No ano passado, a Câmara Municipal de Vitória autorizou a prefeitura local a punir com multa de R$ 9 mil quem for pego pichando ou grafitando sem autorização. No Rio de Janeiro, o projeto elaborado em 2016 pelo vereador Carlos Bolsonaro (PSC) foi rejeitado num primeiro momento, mas voltou a tramitar na Casa sob o título de “Pichação Zero”. De acordo com o PL carioca, o valor da multa ficaria a cargo do próprio município e seria cobrada de forma progressiva em caso de reincidência.
Em Natal, o vereador Felipe Alves admite que o projeto de São Paulo serviu de modelo, mas faz a ressalva de que, além de pichadores e grafiteiros sem autorização, o projeto quer punir quem depreda o patrimônio público.

O conteúdo do projeto é discriminatório, diz Natália

Com votação na comissão de Planejamento Urbano, Meio Ambiente, Habitação, Legislação Participativa e Assuntos Metropolitanos marcada para a próxima quarta-feira, 6 de setembro, o PL 51/17 será apreciado pelos vereadores Sandro Pimentel (PSOL), Natália Bonavides (PT), Nina Souza (PEN), Sueldo Martins (PHS) e Dickson Nasser Jr. (PSDB). A relatora é a vereadora Nina Souza, que já havia emitido parecer favorável antes de Bonavides suspender a tramitação para analisar melhor a proposta.
O parecer jurídico emitido pelo mandato da vereadora petista classificou como “discriminatória” a proposta de Felipe Alves. Segundo ela, o projeto utiliza critérios subjetivos para aplicar a lei. “O fator decisivo para a diferenciação entre arte e “conspurcação”, segundo o projeto, se limita à existência de consentimento ou autorização. Trata-se de critério ausente de razoabilidade, limitado a subjetividades. Temos, portanto, uma situação na qual a aplicação da lei se encontra completamente submetida aos caprichos e idiossincrasias do gestor, visto que lhe foi dada a prerrogativa de autorizar o que é ou deixa de ser arte”, aponta.
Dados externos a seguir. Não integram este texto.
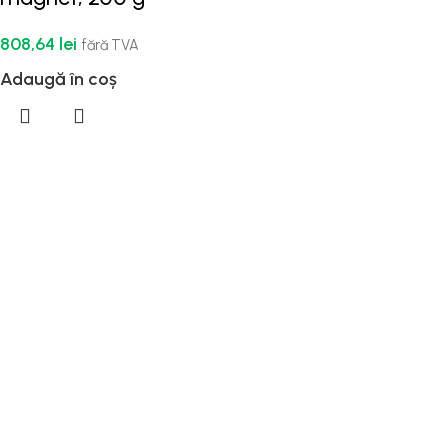
808,64
lei
fără TVA
Adaugă în coș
Bonavides também vê contradição no texto do projeto de lei na medida em que busca diferenciar arte de vandalismo, embora considere lícito apenas o grafite autorizado. “Ao passo que outras formas de expressão artística, ainda que eventualmente mais arrojadas ou correspondentes com o que pode ser considerado arte, passam a ser consideradas ilícitas tão somente em razão da ausência de autorização. O projeto em análise contém conteúdo claramente discriminatório”, diz.